### Given data
***

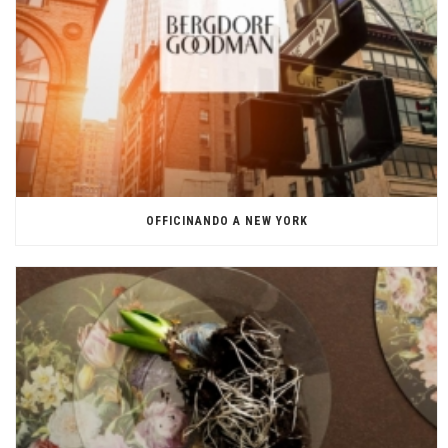
OFFICINANDO A NEW YORK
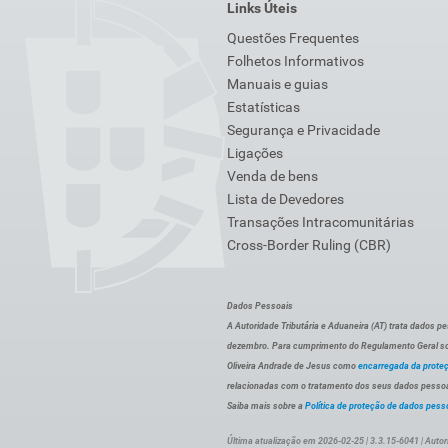
Links Úteis
Questões Frequentes
Folhetos Informativos
Manuais e guias
Estatísticas
Segurança e Privacidade
Ligações
Venda de bens
Lista de Devedores
Transações Intracomunitárias
Cross-Border Ruling (CBR)
Dados Pessoais
A Autoridade Tributária e Aduaneira (AT) trata dados p
dezembro. Para cumprimento do Regulamento Geral sob
Oliveira Andrade de Jesus como
encarregada da prote
relacionadas com o tratamento dos seus dados pessoai
Saiba mais sobre a
Política de proteção de dados pess
Última atualização em 2026-02-25 | 3.3.15-6041 | Autor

***

### Task goal
Output the data above verbatim, pictures excluded.

### Result of the exercise
OFFICINANDO A NEW YORK
Links Úteis
Questões Frequentes
Folhetos Informativos
Manuais e guias
Estatísticas
Segurança e Privacidade
Ligações
Venda de bens
Lista de Devedores
Transações Intracomunitárias
Cross-Border Ruling (CBR)
Dados Pessoais
A Autoridade Tributária e Aduaneira (AT) trata dados p
dezembro. Para cumprimento do Regulamento Geral sob
Oliveira Andrade de Jesus como
encarregada da prote
relacionadas com o tratamento dos seus dados pessoai
Saiba mais sobre a
Política de proteção de dados pess
Última atualização em 2026-02-25 | 3.3.15-6041 | Autor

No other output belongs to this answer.